Ural Thomas’s best known record among collectors is called “Pain is the Name of Your Game.” His work history includes playing on the same circuit as James Brown and writing songs for artists like Hank Ballard.
“It’s a song that’s collected in the soul world, and there’s people out there who know and love the song, especially in Europe, and England. He’s got a live LP that came out in the early 70s on the Revue label, and it was done in Seattle with a backing band of teenagers that were really talented players. He played a concert and they put it out on album, and it’s really kind of bizarre,” Magee said.
“And then he’s got some stuff with the doo-wop band the Monterey’s, that he did even before all of this. He did a song called the “Push-Em Up,” and that’s really limited in number of copies, and I believe only came out on a 45. Ural wouldn’t be seen as a prolific artist, but definitely a collectable soul artist that fits in that niche of northern soul or deep soul,” Magee said.
Magee said that he can only imagine what kind of energy Ural had when he was in his 20s, based on his high energy contributions to the band today.

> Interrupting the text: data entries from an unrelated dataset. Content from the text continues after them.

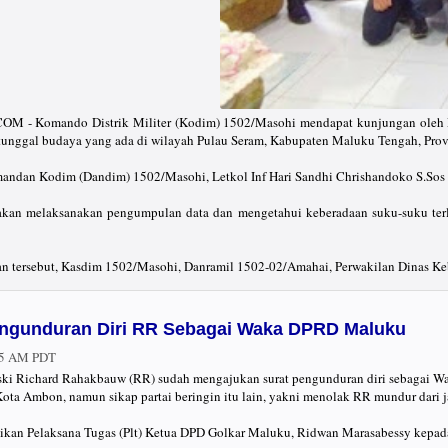
Komando Distrik Militer (Kodim) 1502/Masohi mendapat kunjungan oleh Mahasis
unggal budaya yang ada di wilayah Pulau Seram, Kabupaten Maluku Tengah, Provi
andan Kodim (Dandim) 1502/Masohi, Letkol Inf Hari Sandhi Chrishandoko S.Sos 
akan melaksanakan pengumpulan data dan mengetahui keberadaan suku-suku terl
tan tersebut, Kasdim 1502/Masohi, Danramil 1502-02/Amahai, Perwakilan Dinas 
engunduran Diri RR Sebagai Waka DPRD Maluku
05 AM PDT
i Richard Rahakbauw (RR) sudah mengajukan surat pengunduran diri sebagai Wa
ta Ambon, namun sikap partai beringin itu lain, yakni menolak RR mundur dari j
aikan Pelaksana Tugas (Plt) Ketua DPD Golkar Maluku, Ridwan Marasabessy kepa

“He moved to the Northwest when he was five, so he’s a Portlander, for sure. He’s never really stopped doing music, he’s just done things that has been either collaborations, or he hosts a jam at his house that he’s done every Sunday that’s been going on for 20 years. He’s stayed active, but for years he really didn’t have a name for himself on stage —you know, he would play in a Cajun band playing washboard and singing, or he’s a guest artist with some kind of project. He’s always stayed engaged in music,” Magee said.
Magee said the band is currently making a record and the process is going “really well.”
“We’re going to record a number of Ural’s songs from his past. We’re not going to recreate the stuff that was done well, because it stands alone and it’s really good, but we’re not trying to one-up it or recreate it,” Magee said.
“The new record should be done in about a year, and it’s being done completely live, without a computer, so it’s essentially we’re making records the way they used to be.”
It was interesting to hear Magee talk about the band’s first practice with Ural about one year ago.
“It was amazing. I had high hopes. So I assembled the whole band, telling them look, here’s a chance to be playing with someone on a level that we wouldn’t normally be able to play with, so let’s learn his material really great, and knock him out, that was the point.
So we played a couple of songs and the whole band kinda had chills, and then we all looked at each other and there wasn’t much more to do. It really was kind of an indication that it was going to be a real special thing,” Magee said.
“His voice was incredible, and his musicality was fully there, he hadn’t lost anything. For him, I think he experienced a backing sound that he hadn’t experienced in a long time, so he immediately locked in,He has more energy than any of us. He’s like a kid. You’ll see.”